"You shall not go back for them while I'm aboard this boat," said Miss Sackett, quietly, from her seat beside me, and she seized the tiller firmly to luff the craft.

"I didn't intend to," I answered; "yet that man's cry had so much of the woman in it that it was instinctive to turn."

"Instinctive or not, here we stay. He is the biggest devil of the lot," answered the girl. "There's some horrible game in getting us away. I'm certain of it, but don't know what it can be. We'll find out when it's too late."

"We might take them aboard one at a time and bind them," I suggested. This was greeted with growlings from Chips and Johnson. Even Jenks declared it would never do, and the other sailors made antagonistic remarks. There was nothing to do but keep away and let them save themselves as best they might.

We sailed slowly around the wreck, watching her burn. Hour after hour she flamed and hissed, the heat being felt at a hundred fathoms distant. And all the while, the sharp, piping voice of our third mate screamed shrilly for succor.
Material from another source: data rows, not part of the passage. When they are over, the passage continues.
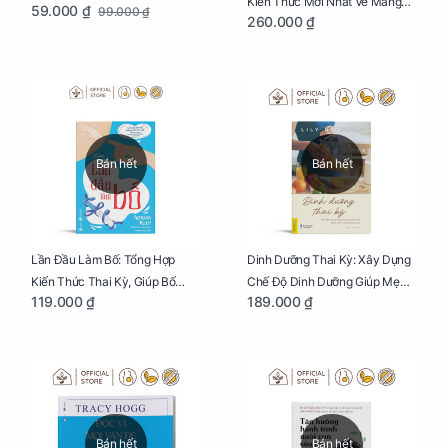
Kiến Thức Mới Nhất Về Mang
59.000 ₫
99.000 ₫
260.000 ₫
Thai Và Sinh Nở Cho Mẹ Bầu
Bán hết
Bán hết
Lần Đầu Làm Bố: Tổng Hợp
Dinh Dưỡng Thai Kỳ: Xây Dựng
Kiến Thức Thai Kỳ, Giúp Bố
Chế Độ Dinh Dưỡng Giúp Mẹ
119.000 ₫
189.000 ₫
Thấu Hiểu Hơn Về Mẹ Bầu Và
Khỏe, Con Yêu Phát Triển Toàn
Quá Trình Phát Triển Của Con
Diện Và Thông Minh
Yêu
Bán hết
Bán hết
After midnight the Sovereign had burned clear to the water line from aft to amidships. Even her rails along the waist were burning fiercely with the oil that had been thrown upon them by the explosions of the heated barrels. And as she burned out her oil, she sank lower and lower in the water until she gave forth huge clouds of steam and smoke instead of flaring flames. In the early hours of the morning, we were still within two hundred fathoms of her; and she showed nothing in the gray light save the mainmast and the topgallant forecastle. Her canvas had gone, and the bare black pole of her mast stuck out of the sea, which now flowed deep around the foot of it. Upon the blackened forecastle head, five human forms crouched behind the sheltering bulk of the windlass. They were silent now and motionless. While I looked, one of them staggered to his feet and stretched out his hands above his head, gazing at the light in the east. It was Andrews. He raised his clenched fists and shook them fiercely at us and at the gray sky above. Then over the calm, silent ocean came the fierce, raving curses of the doomed villain.

A gentle air was stirring the swell in the east, which soon filled our sail. We kept the boat's head away until she pointed in the direction of the African cape. And so we sailed away, with the echoes of that villain's voice ringing in our ears, calling forth fierce curses upon the God he had denied.
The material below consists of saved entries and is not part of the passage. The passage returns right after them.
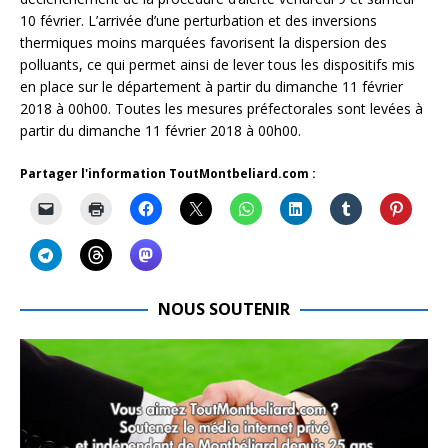
10 février. L’arrivée d’une perturbation et des inversions
thermiques moins marquées favorisent la dispersion des
polluants, ce qui permet ainsi de lever tous les dispositifs mis
en place sur le département à partir du dimanche 11 février
2018 à 00h00. Toutes les mesures préfectorales sont levées à
partir du dimanche 11 février 2018 à 00h00.
Partager l'information ToutMontbeliard.com :
NOUS SOUTENIR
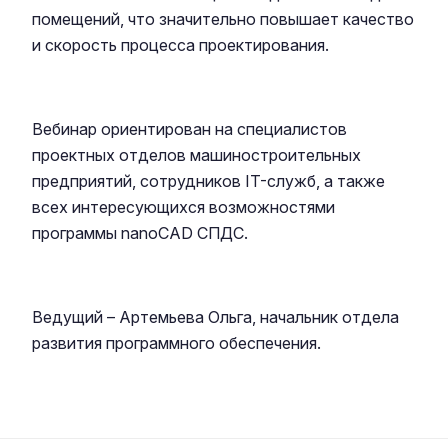
помещений, что значительно повышает качество
и скорость процесса проектирования.
Вебинар ориентирован на специалистов
проектных отделов машиностроительных
предприятий, сотрудников IT-служб, а также
всех интересующихся возможностями
программы nanoCAD СПДС.
Ведущий – Артемьева Ольга, начальник отдела
развития программного обеспечения.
I turned away from the horrible spectacle of that grisly hulk with its human burden. As I did so, my eyes met those of Miss Sackett. She lowered hers, took out her handkerchief and, bowing over, buried her face in it, crying as though her heart would break.

XVII

"If you'll pass the pannikin, I'll take a drink, sir," said Jenks, after the sun had risen and warmed the chilly air of the southern ocean.